** Opening Material for this exercise block **

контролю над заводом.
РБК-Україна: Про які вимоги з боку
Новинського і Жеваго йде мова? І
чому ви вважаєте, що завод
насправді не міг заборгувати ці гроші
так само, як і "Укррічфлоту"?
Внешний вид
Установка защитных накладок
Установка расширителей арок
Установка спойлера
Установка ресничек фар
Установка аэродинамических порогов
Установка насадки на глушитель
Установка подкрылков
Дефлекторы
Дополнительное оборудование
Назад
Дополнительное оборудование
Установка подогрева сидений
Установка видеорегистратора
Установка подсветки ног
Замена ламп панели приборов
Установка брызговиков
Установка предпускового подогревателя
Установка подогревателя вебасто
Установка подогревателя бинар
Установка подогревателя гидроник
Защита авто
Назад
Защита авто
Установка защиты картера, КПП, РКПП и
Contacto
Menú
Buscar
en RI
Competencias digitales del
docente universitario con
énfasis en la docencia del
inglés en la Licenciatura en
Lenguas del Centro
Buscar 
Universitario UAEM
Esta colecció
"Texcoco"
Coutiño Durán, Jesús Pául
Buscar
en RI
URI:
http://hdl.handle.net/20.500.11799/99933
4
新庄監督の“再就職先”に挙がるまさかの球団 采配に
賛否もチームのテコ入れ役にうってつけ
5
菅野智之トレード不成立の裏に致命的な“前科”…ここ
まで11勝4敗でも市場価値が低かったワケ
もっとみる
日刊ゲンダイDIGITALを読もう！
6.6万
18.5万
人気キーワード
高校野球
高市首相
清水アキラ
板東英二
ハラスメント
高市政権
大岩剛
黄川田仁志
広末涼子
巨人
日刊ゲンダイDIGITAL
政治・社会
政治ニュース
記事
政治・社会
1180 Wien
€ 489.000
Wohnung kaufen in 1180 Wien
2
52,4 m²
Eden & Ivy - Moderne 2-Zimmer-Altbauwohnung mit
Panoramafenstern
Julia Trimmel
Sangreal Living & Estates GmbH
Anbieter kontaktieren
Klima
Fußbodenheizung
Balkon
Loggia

** Closing Material for this exercise block **
** Opening Material for this exercise block **

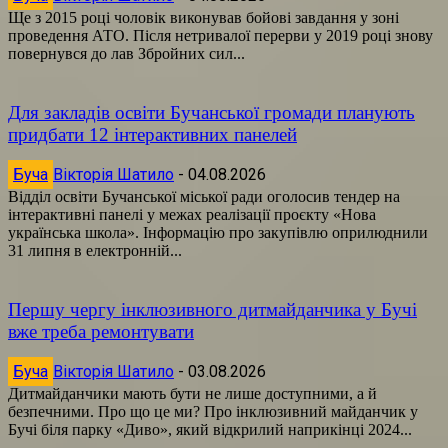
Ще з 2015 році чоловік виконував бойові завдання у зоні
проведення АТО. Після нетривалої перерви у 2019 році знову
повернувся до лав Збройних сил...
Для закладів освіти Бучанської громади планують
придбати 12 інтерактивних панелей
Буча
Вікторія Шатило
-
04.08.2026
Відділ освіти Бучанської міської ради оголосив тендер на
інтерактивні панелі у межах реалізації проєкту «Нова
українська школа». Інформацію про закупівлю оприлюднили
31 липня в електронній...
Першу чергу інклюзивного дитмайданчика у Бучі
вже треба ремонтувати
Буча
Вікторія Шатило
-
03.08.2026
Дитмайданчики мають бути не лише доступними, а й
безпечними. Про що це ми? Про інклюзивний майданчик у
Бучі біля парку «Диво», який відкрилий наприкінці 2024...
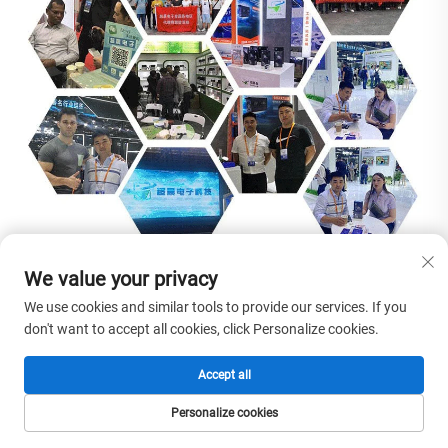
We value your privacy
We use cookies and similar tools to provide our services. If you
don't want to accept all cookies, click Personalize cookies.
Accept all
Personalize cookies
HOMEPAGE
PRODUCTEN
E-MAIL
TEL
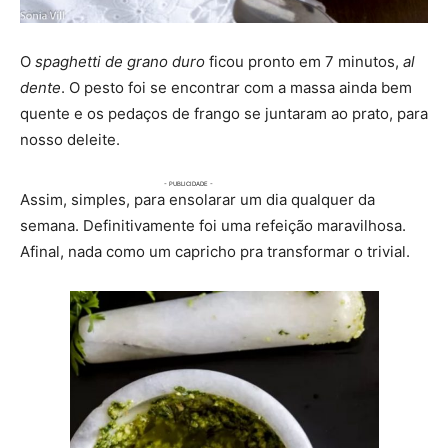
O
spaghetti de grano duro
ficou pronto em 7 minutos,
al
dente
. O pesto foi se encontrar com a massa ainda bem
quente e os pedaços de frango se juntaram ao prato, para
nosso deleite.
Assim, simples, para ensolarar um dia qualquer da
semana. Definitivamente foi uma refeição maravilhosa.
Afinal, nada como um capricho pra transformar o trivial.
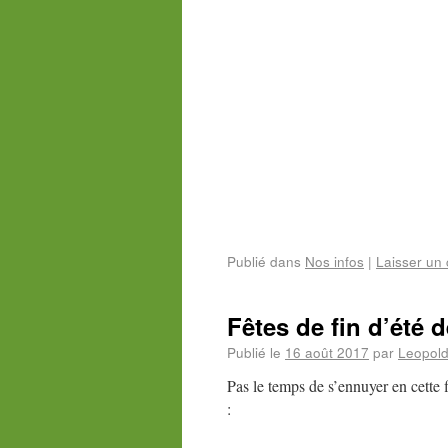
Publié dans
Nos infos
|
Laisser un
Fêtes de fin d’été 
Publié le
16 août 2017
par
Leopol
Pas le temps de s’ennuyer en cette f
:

** Closing Material for this exercise block **

→ Exercise requirements
Using only the data above, copy out the lines that include the word "подогревателя".

→ Exercise solution
Установка предпускового подогревателя
Установка подогревателя вебасто
Установка подогревателя бинар
Установка подогревателя гидроник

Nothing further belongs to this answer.